II. Ties to Ancient Chinese Astral-Geography and Mythology
The exact word used each time to describe Sun’s modus for attaining his cosmic form is Fatian Xiangdi (法天像地), or the “method of modeling Heaven on Earth”. This is actually related to ancient Pre-Qin and Han concepts of astral-geography later used in the construction of imperial Chinese cities. The ancient Chinese viewed the heavens as a complex system of seven star units set in four cardinal sections, making up the Twenty-Eight Lunar Mansions, all of which enclosed and revolved around a central star ruled by one of two supreme gods, Shangdi or Taiyi. Known as the “Purple Palace Enclosure” (Ziweiyuan, 紫微垣), this bound star system was the heavenly abode from which the supreme god oversaw reality, while the surrounding stars represented his civil and military officials and even outlying areas, such as dwellings and a marketplace. The Chinese emperor, commonly called the Son of Heaven, was considered the earthly counterpart of the great god, serving as the mediator between the will of heaven and the needs of man. Therefore, architects often modeled imperial cities on these celestial patterns, placing the emperor at the center surrounded by outer layers of courts, residential quarters, markets, and streets (Chan, 2008, pp. 8-19).

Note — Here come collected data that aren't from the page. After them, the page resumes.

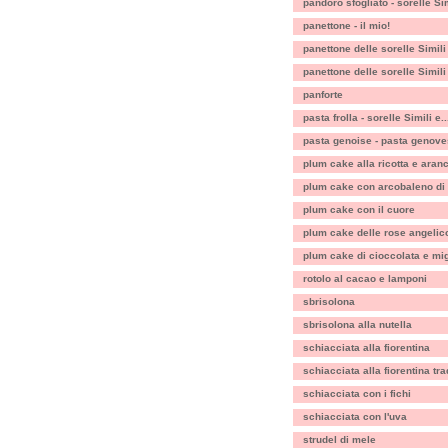
pandoro sfogliato - sorelle Sim
panettone - il mio!
panettone delle sorelle Simili
panettone delle sorelle Simili
panforte
pasta frolla - sorelle Simili e..
pasta genoise - pasta genov
plum cake alla ricotta e aran
plum cake con arcobaleno di
plum cake con il cuore
plum cake delle rose angelic
plum cake di cioccolata e mig
rotolo al cacao e lamponi
sbrisolona
sbrisolona alla nutella
schiacciata alla fiorentina
schiacciata alla fiorentina tra
schiacciata con i fichi
schiacciata con l'uva
strudel di mele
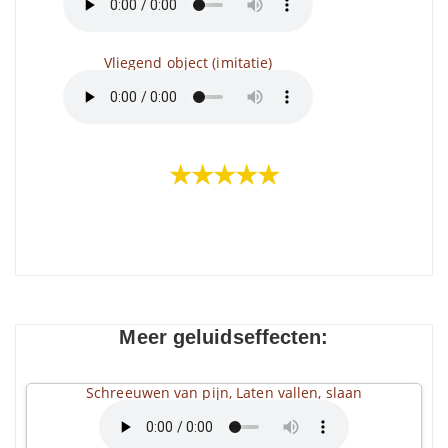
Vliegend object (imitatie)
★★★★★
Meer geluidseffecten:
Schreeuwen van pijn, Laten vallen, slaan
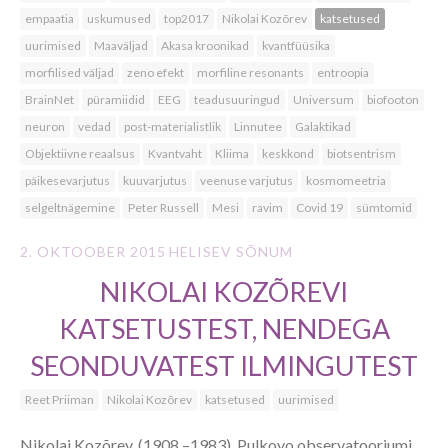
empaatia
uskumused
top2017
Nikolai Kozõrev
katsetused
uurimised
Maaväljad
Akasa kroonikad
kvantfüüsika
morfilised väljad
zeno efekt
morfiline resonants
entroopia
BrainNet
püramiidid
EEG
teadusuuringud
Universum
biofooton
neuron
vedad
post-materialistlik
Linnutee
Galaktikad
Objektiivne reaalsus
Kvantvaht
Kliima
keskkond
biotsentrism
päikesevarjutus
kuuvarjutus
veenuse varjutus
kosmomeetria
selgeltnägemine
Peter Russell
Mesi
ravim
Covid 19
sümtomid
2. OKTOOBER 2015
HELISEV SÕNUM
NIKOLAI KOZÕREVI
KATSETUSTEST, NENDEGA
SEONDUVATEST ILMINGUTEST
Reet Priiman
Nikolai Kozõrev
katsetused
uurimised
Nikolai Kozõrev, (1908 –1983), Pulkovo observatooriumi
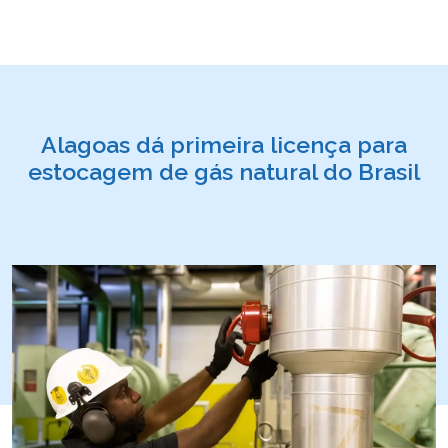
Alagoas dá primeira licença para
estocagem de gás natural do Brasil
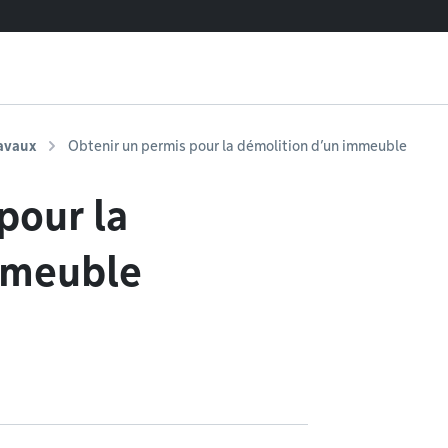
ravaux
Obtenir un permis pour la démolition d’un immeuble
pour la
mmeuble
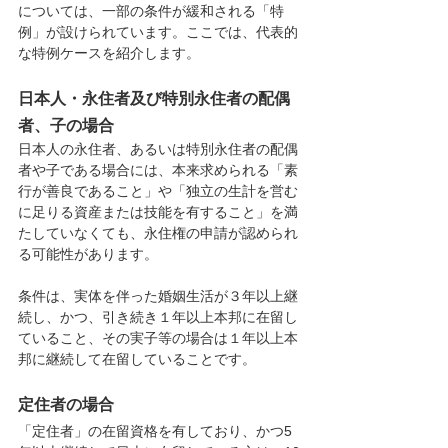
については、一部の条件が緩和される「特
例」が設けられています。ここでは、代表的
な特例ケースを紹介します。
日本人・永住者及び特別永住者の配偶
者、子の場合
日本人の永住者、あるいは特別永住者の配偶
者や子である場合には、本来求められる「素
行が善良であること」や「独立の生計を営む
に足りる資産または技能を有すること」を満
たしていなくても、永住権の申請が認められ
る可能性があります。
条件は、実体を伴った婚姻生活が３年以上継
続し、かつ、引き続き１年以上本邦に在留し
ていること、その実子等の場合は１年以上本
邦に継続して在留していることです。
定住者の場合
「定住者」の在留資格を有しており、かつ5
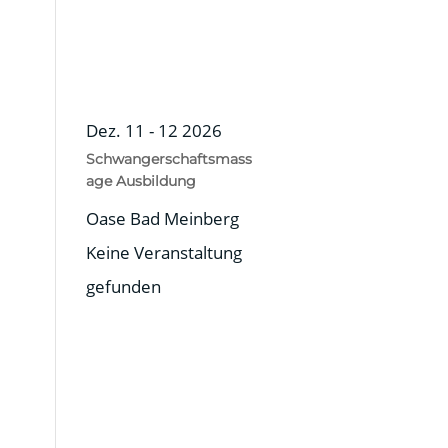
Dez. 11 - 12 2026
Schwangerschaftsmass
age Ausbildung
Oase Bad Meinberg
Keine Veranstaltung
gefunden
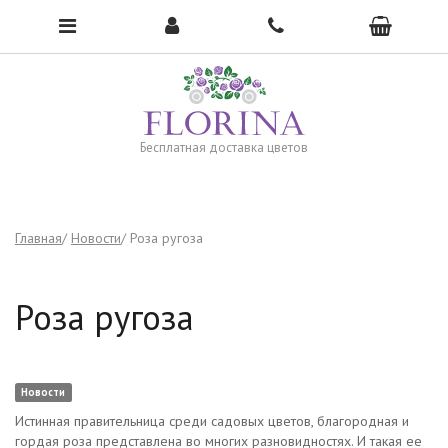
Чтобы открыть меню, нажмите сюда →
Бесплатная доставка цветов
Главная
Новости
Роза ругоза
Роза ругоза
Новости
Истинная правительница среди садовых цветов, благородная и
гордая роза представлена во многих разновидностях. И такая ее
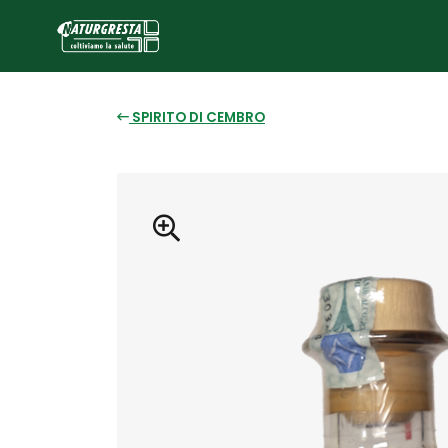
SPIRITO DI CEMBRO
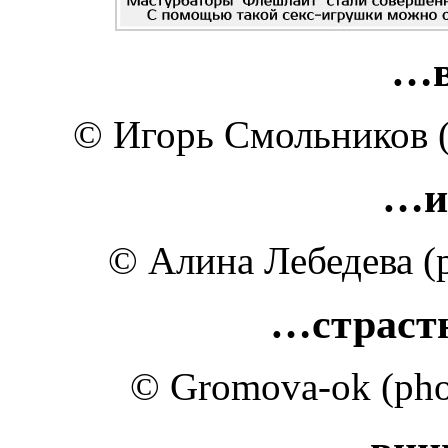
…в
© Игорь Смольников (p
…и
© Алина Лебедева (ph
…страстн
© Gromova-ok (phot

The arcane-sounding Fatian Xiangdi term was no doubt chosen simply because Monkey’s magic body mirrors the vastness of the cosmos (both heaven and earth), not that it borrowed particular celestial patterns like earthly architects. Interestingly, though, legend states the ancient Yuan capital of Dadu was modeled on the magic body of the child god Prince Nezha, who also appears in Journey to the West. 
The novel likens aspects of Sun’s cosmic form to earthly features and celestial bodies. This resembles stories of the ancient god Pangu (盤古) (fig. 3), the first being born into primordial chaos who slaved to separate heaven from earth, cleaving one from the other and forcing them apart. Stevens (1997) writes this monumental task took its toll on the titan:
He died as the task was reaching a climax and his body became features of the Earth. His head became the mountains, his breath the wind and clouds; his voice became thunder, his left eye the sun and his right eye the moon, and his four limbs became the four quarters of the Earth. His blood ran as rivers, his veins and muscles were the strata of the rocks, and his flesh the soil. His skin sprouted and became vegetable patches, forests and paddy fields, while his bones and teeth became the minerals. His sweat became the rain and to complete creation humanity sprang from the parasites on his body (p. 54).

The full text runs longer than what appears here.